Heads up: You can bill for saline in this circumstance. Cavity chemotherapy can confuse even the most seasoned coders, which is why you need to clarify all the pertinent concepts, which includes supplies, the facility setting, and how time won’t really translate into your coding. Keep these tips close by, and you’ll be submitting picture perfect claims. Remember: Last month, you learned about determining the route and whether you can report the access to the cavity — which you shouldn’t — for cavity chemotherapy coding, in the Oncology Coding Alert volume 23 number 3 article entitled, “Part 1: 2 Tips Will Help You Clean Up Your Cavity Chemo Therapy.” 1. Check Payer Preferences for Supplies For any of the other commercial payers, it is good to check for the payer’s policy(ies) pertaining to supplies. Your payer may require you report the specific supplies used on the claim. “If your payers accepts reporting supplies, report code 99070 (Supplies and materials [except spectacles], provided by the physician or other qualified health care professional over and above those usually included with the office visit or other services rendered [list drugs, trays, supplies, or materials provided]) unless a more specific code exists that more accurately describes the item used,” says Kelly C. Loya, CPC-I, CHC, CPhT, CRMA, Associate Partner of Pinnacle Enterprise Risk Consulting Services, LLC (“PERCS”), an affiliate of Pinnacle Healthcare Consulting, CO.
Medicare does not make a separate payment for disposable supplies used in the cavity chemotherapy procedures because it considers supply costs covered under chemotherapy administration codes 96401-96549. Check if you can bill for saline: During any of the cavity chemotherapy procedures, your physician may use saline for flushing the access to the cavity or mixing the drugs while administering the chemotherapy into the cavity. In this case, physician offices count saline as a supply and is not separately reported. However, if you read that your physician used the saline to hydrate the patient, the saline could be reimbursed by both Medicare and other commercial payers. Submit codes J7030 (Infusion, normal saline solution, 1000 cc) - J7050 (Infusion, normal saline solution, 250 cc). “Select from these codes depending upon the specific size of saline used,” Loya says. Reporting supplies on a facility claim (UB-04) is typically included, but the payment structure for the procedure will not result in payment for this type of supply since it is bundled into the APC payment. These bundled supplies are identified with a status indicator of “N.” 2. You Can Bill for Facility Setting Cavity chemotherapy differs from parenterally administered infusions. Unlike other infusion codes, you can report intracavity chemotherapy codes 96440 and 96446 when your physician performs the service in a hospital. Per CPT® guidelines, “Codes 96360-96379, 96401, 96402, 96409-96425, 96521-96523 are not intended to be reported by the physician in the facility setting.”

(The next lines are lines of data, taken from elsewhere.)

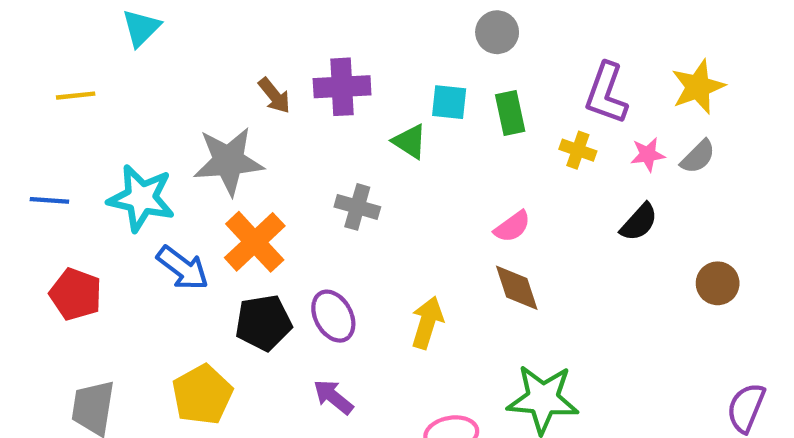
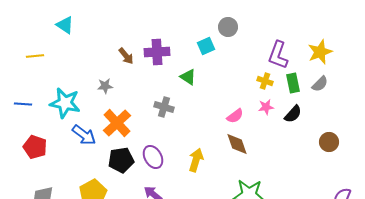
cyan triangle: (141, 28) -> (65, 25), turned -42
cyan square: (449, 102) -> (206, 46), moved, turned -30
green rectangle: (510, 113) -> (293, 83), moved
pink star: (648, 154) -> (266, 107), moved
gray star: (228, 161) -> (105, 86), size x0.5

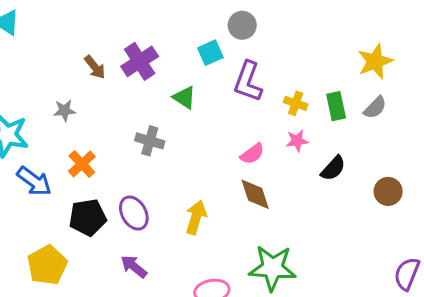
purple cross: (157, 52) -> (140, 61), turned -30
purple L-shape: (278, 55) -> (248, 82), moved
black semicircle: (293, 114) -> (333, 168), moved
orange cross: (117, 123) -> (82, 164), size x0.7

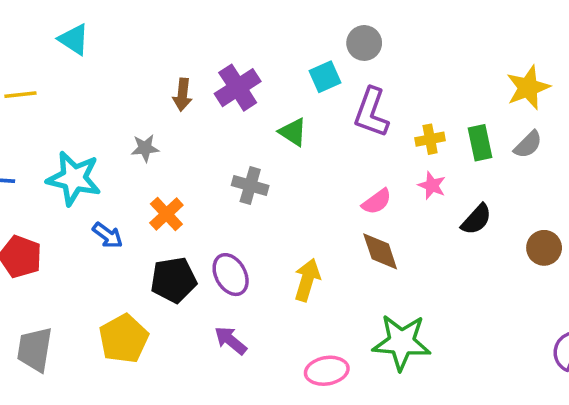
brown arrow: (95, 67) -> (182, 95), turned 45
yellow cross: (296, 103) -> (430, 139), turned -30
pink star: (297, 141) -> (432, 185), turned 30
blue arrow: (34, 181) -> (108, 235), size x0.7

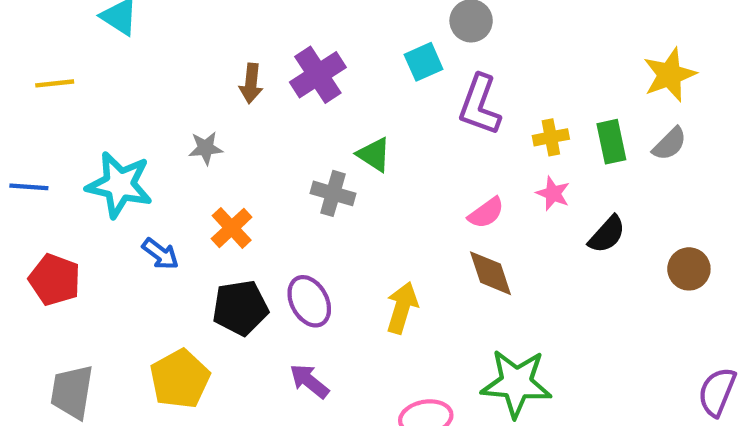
green triangle: (293, 132) -> (374, 155), moved

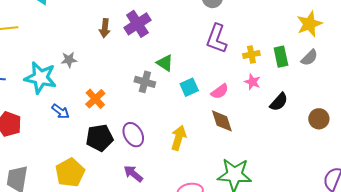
cyan square: (424, 62) -> (189, 87), moved
gray star: (206, 148) -> (69, 60), moved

96440 and 96446 are not part of facility setting guidelines: You can see that the intracavity chemotherapy codes 96440 and 96446, are not included in this CPT® guideline. The guideline applies to other infusions which are provided by nursing staff. Hospitals claim the reimbursement for these services. In the case of cavity chemotherapy, physicians would submit codes 96440 and 96446. Under OPPS, these codes are also reported, but there is a physician component that is also reimbursed since the skill of a physician is required to administer them. Say No to E/M codes: You would not separately report an E/M service routinely with cavity chemotherapy codes. For example, if the patient is just in the office for a bladder chemo instillation, you’ll only report 51720. But if your physician documents a separately identifiable E/M service, you should report the appropriate-level E/M code, such as 99213 (Office or other outpatient visit for the E/M of an established patient ...) and append modifier 25 (Significant, separately identifiable E/M service by the same physician or other qualified health care professional on the same day of the procedure or other service) to show that the office visit was supported as a separate service over and above the pre- and post- operative work for the procedure itself if the visit additionally reported was a medical necessity over and beyond the typical assessment and post-procedure work associated with the procedure. 3. Time Is Irrelevant in Cavity Chemotherapy Like IV chemotherapy, cavity chemotherapy may span over a few hours. However, unlike the IV chemotherapy codes, time required for administration is not important. “You will note there is no identification of a time increment or requirement to determine the number of units of the procedure within the definition of these codes,” says Loya. “Therefore, the codes for cavity chemotherapy are not based on the time required to administer it.” Example: You may read that your oncologist administered intraperitoneal chemotherapy (single chemotherapy drug) over the course of three hours. In this case, you should report one unit of the administration code, 96446. Caution: If you report one unit per hour for 96446 for a total of 3 units, you are not correct. CMS has a Medically Unlikely Edit (MUE) of 1 for both 96440 and 96446, meaning that if you report more than one unit of either code, Medicare will deny the line item.